Is the future really more uncertain than it was when my generation or my parents’ generation was coming of age?  Or does it only feel that way because many orthodoxies to which we have become accustomed are undergoing rapid change?  I believe it is the latter.  So, I am increasingly looking and listening to younger generations for guidance because I believe that they have demonstrated an incredible ability to cope and adapt rapidly to change.  And that has given me great hope.

This insight occurred to me several times over the past month.  For one, my wife and I saw our youngest child off to college.  Watching how quickly our daughter adjusted to a new life experience over this past week has been nothing short of amazing.  It was completely different than when her brothers made the exact same journey almost a decade ago — and far different from when I left home and struck out on my own a generation ago.

I credit the vast network of friends and future classmates our daughter has built over the past eight months prior to beginning college. Her generation already knows more about one another when they meet than I know about most people with whom I have been acquainted for decades.  I can only imagine what it will be like in a few years when these digitally native, expert networkers enter the workforce.

Does Covid concern the younger generation? Of course it does.  To be sure, for Millennials and Gen Z, who came of age post-9/11 and who are entering their formative professional years in the pandemic era, things are much more serious than they were for previous generations.

But my generation seems way more concerned about how Covid has “robbed them of a childhood” or “stunted their ability to adapt” than they are. I see our daughter as a prime example: a week into school and it literally feels like she has been there a year. 

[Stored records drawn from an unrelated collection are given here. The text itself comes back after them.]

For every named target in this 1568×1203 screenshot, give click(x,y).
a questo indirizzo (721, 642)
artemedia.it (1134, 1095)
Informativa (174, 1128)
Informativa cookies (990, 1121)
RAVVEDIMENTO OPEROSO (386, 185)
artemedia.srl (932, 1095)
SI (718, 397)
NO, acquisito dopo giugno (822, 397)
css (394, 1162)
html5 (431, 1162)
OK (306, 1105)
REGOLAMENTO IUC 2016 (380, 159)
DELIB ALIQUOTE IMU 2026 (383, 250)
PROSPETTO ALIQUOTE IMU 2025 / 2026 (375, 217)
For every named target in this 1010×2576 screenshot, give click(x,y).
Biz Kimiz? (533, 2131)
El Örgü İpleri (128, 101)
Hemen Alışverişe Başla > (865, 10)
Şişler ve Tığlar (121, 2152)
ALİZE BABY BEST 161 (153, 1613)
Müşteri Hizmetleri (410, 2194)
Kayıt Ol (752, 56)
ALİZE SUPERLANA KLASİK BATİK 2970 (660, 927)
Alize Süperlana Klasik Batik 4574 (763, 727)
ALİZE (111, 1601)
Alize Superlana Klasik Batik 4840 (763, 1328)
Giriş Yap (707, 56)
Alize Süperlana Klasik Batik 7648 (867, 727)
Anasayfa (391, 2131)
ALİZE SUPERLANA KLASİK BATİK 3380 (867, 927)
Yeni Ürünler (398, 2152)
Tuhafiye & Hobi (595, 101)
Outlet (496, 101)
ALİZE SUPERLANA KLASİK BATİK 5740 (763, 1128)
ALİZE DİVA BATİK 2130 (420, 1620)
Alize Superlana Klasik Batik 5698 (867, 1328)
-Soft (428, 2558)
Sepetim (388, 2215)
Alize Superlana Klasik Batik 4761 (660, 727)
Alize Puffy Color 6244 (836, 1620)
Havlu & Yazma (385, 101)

On the professional front, this past month I spent time talking with a number of people in our organization under the age of 30.  These conversations covered many topics: the Cowen culture, Inclusion and Diversity, their desire to learn from senior leaders, and more.  

Many had questions about my career path — how I recognized opportunities when they presented themselves, who were my influencers and what I learned from my mentors.  In recounting my story, I realized that I was actually pretty good at adapting to change. After all, in my three-decade career on Wall Street, I have experienced four equity market “crashes,” three or four debt crises (I lost count) including the Global Financial Crisis, and countless other exogenous events that were hard to fathom before they actually occurred — 9/11 being one of the biggest. 

Many of their questions echoed what I contemplated in the late 1980s and early 1990s.  The difference today is their opinions are quite well formed, and their expectations of senior leadership are way higher than mine were when I started my career.  The next generation wants to learn not only from our successes, but also from what we might have done differently along the way. 

Over the next decade this generation will be in leadership positions. In places like the exploding world of digital assets, the next generation is already disrupting.  (Just take a random walk through the metaverse if you don’t believe me.) So, if we aren’t listening to what they are saying, we are doing so at our own peril.  The good news is that, when we engage them even a little bit, they will share—and they will do so candidly. That’s who they are. And they expect authentic answers to their questions. If we don’t have them, they appreciate that honesty.  I love that.

Engaging with younger colleagues will surely teach us a thing or two. It will also give us great hope for the future.  And for those of you who are in the formative stages of your careers, speak up more often if you don’t already.  What you think and share may make a difference.  

David Crosby, Stephen Stills, Graham Nash, and Neil Young, all now in their 70s, were in their 20s when they released “Teach Your Children” in 1970.  They spoke for a large part of their generation, but their wise words are still incredibly relevant today.